En la adolescencia, cuando se definió mi vocación por la escritura y la literatura, los conflictos se fueron exacerbando. Percibía tan distintas la experiencia literaria que tenía al frecuentar libros, acudir a talleres de poesía o conversar con los amigos, de las que provocaba el estudio de la literatura en la escuela que, cuando el contraste se hizo de plano insostenible, no tuve más remedio que aceptar el consejo de mi maestra en el sentido que debería dedicarme a otra cosa. Y efectivamente lo hice. Escapaba cuando podía de sus clases y me iba a la biblioteca a leer, con frecuencia en voz alta, los libros de poesía que editaba Joaquín Mortiz o a pergeñar poemas que nunca lograron convencer a mis impasibles amores imposibles.

No hubiera pasado de ser un conflicto más o menos común entre los escritores y amantes de la literatura si no fuera porque también desde que estaba en la escuela me interesó pensar en la educación, tal vez porque desde siempre me preocupó mi entorno y vi que la mejor manera de cambiarlo era trabajar en la educación.

Pero en la vida todo se paga, como dice la sabiduría popular. Por amor a la literatura decidí trabajar en una editorial. Hacer libros me condujo a pensar en la formación de lectores y esto indefectiblemente me condujo de nuevo a la escuela. Hace mucho tiempo que pienso obsesivamente en los problemas relacionados con la formación de lectores, tanto que cada vez tengo menos tiempo de escribir o leer literatura.

De hecho, desde que dejé la escuela me di cuenta de que me gustaba mucho estudiar. En eso invierto gran parte de mi tiempo libre. Lo que voy a tratar aquí tiene que ver con esos estudios.

He querido relatarles esto porque me interesa que tengan presente que mi reflexión, aunque es conceptual, tiene un fuerte contenido biográfico y vivencial. De hecho busca generar eso: vivencias distintas y enriquecedoras en el estudio, la lectura y la escritura.

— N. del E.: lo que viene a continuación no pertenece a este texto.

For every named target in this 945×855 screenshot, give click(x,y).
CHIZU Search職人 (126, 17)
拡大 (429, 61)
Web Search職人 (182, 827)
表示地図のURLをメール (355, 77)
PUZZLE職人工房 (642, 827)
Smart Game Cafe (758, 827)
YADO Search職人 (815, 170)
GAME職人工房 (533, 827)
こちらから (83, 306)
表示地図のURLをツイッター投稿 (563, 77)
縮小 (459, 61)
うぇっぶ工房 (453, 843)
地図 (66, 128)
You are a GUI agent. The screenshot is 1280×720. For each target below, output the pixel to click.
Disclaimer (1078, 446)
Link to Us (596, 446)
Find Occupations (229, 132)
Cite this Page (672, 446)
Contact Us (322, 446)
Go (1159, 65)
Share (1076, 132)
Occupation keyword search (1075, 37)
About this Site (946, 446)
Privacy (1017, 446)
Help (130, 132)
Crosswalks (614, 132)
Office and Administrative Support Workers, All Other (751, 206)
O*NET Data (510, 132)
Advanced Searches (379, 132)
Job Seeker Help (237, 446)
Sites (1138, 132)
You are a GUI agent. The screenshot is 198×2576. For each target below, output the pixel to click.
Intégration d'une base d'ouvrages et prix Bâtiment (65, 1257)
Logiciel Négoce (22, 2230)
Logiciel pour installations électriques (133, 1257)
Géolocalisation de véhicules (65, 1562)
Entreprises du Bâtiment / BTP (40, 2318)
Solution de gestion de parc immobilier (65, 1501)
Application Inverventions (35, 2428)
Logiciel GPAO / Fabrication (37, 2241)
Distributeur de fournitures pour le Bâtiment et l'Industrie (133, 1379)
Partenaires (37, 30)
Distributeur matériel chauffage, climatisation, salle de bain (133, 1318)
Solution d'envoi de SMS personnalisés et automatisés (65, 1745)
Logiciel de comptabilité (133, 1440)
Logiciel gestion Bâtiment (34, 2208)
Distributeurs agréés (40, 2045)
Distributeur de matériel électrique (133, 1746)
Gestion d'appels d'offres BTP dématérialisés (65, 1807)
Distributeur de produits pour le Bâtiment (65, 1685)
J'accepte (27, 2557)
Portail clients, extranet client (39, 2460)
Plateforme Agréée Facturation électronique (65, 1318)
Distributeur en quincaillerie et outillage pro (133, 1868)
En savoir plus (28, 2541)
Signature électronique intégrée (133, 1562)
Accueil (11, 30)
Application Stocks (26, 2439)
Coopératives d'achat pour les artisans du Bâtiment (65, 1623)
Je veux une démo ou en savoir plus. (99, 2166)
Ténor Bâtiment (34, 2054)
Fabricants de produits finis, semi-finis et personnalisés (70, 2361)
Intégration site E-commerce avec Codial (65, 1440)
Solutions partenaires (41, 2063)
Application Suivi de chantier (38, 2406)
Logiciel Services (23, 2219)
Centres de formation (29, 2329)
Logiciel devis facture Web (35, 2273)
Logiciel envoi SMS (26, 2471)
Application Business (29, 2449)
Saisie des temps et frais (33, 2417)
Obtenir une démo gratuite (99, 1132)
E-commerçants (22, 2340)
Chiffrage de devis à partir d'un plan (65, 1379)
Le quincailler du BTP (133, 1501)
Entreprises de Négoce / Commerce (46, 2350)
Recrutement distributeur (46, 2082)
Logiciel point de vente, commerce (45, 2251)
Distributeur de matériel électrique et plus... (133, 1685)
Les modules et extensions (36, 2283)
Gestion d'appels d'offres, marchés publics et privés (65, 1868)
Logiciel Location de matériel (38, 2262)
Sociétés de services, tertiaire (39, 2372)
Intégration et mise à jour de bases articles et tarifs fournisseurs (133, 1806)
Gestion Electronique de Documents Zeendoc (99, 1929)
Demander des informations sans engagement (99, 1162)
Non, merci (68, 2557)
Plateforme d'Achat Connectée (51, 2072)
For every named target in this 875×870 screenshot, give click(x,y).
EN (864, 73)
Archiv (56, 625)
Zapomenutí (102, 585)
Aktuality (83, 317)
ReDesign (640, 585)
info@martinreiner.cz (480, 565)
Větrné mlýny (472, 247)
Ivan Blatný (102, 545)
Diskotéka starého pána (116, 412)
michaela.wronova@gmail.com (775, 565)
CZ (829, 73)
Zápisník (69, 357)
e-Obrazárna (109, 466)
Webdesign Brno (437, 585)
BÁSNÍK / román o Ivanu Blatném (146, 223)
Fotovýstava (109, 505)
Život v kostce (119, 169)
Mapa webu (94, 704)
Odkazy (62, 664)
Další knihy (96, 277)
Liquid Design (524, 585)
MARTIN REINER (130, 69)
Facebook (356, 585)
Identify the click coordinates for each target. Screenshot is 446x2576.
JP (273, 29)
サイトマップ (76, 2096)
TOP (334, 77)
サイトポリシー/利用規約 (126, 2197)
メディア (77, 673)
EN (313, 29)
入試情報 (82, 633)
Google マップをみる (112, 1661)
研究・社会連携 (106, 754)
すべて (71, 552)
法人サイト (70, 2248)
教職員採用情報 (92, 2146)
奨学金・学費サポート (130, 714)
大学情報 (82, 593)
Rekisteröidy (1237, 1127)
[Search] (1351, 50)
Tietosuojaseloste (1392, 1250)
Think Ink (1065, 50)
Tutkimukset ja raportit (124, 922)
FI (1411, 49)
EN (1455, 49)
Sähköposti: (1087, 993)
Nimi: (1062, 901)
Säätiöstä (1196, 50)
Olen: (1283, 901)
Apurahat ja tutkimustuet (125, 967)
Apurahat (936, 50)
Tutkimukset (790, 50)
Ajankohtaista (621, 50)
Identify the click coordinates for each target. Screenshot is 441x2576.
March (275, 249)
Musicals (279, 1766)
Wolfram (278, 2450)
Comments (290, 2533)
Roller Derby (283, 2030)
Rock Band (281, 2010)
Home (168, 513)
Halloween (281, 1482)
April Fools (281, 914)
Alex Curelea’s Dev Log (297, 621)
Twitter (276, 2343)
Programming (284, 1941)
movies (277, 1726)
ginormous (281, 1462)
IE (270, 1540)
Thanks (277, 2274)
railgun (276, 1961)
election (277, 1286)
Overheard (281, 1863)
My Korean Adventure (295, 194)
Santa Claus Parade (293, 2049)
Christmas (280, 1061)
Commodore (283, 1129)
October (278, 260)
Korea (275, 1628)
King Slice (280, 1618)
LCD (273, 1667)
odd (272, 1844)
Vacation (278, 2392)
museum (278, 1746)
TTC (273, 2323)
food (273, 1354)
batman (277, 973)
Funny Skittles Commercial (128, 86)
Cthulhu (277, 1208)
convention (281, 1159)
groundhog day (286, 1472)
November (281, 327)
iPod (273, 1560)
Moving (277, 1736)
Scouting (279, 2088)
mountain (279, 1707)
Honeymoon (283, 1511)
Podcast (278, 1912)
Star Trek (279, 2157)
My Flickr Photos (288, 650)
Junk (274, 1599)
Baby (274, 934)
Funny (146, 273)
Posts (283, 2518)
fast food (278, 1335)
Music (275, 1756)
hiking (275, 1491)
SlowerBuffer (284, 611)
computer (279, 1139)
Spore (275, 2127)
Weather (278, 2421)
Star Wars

Este texto debe mucho más de lo que reflejan las notas al pie de página a dos autoras que han sido fundamentales para comprensión la cultura escrita en la escuela y las posibilidades de transformación. Ellas son Elsie Rockwell y Delia Lerner. La perspectiva de Elsie me ha sido de capital importancia para comprender que para transformar la educación es necesario conocer lo que verdaderamente pasa en la escuela, que suele ser muy diferente de lo que reconocen los programas educativos. La clara visión de Delia, para ver como a pesar de la dificultades y contando con ellas se puede transformar. Va para ellas mi reconocimiento y gratitud. Creo que la mejor forma de hacerlo es recomendarles a ustedes que las lean y discutan en sus propias escuelas.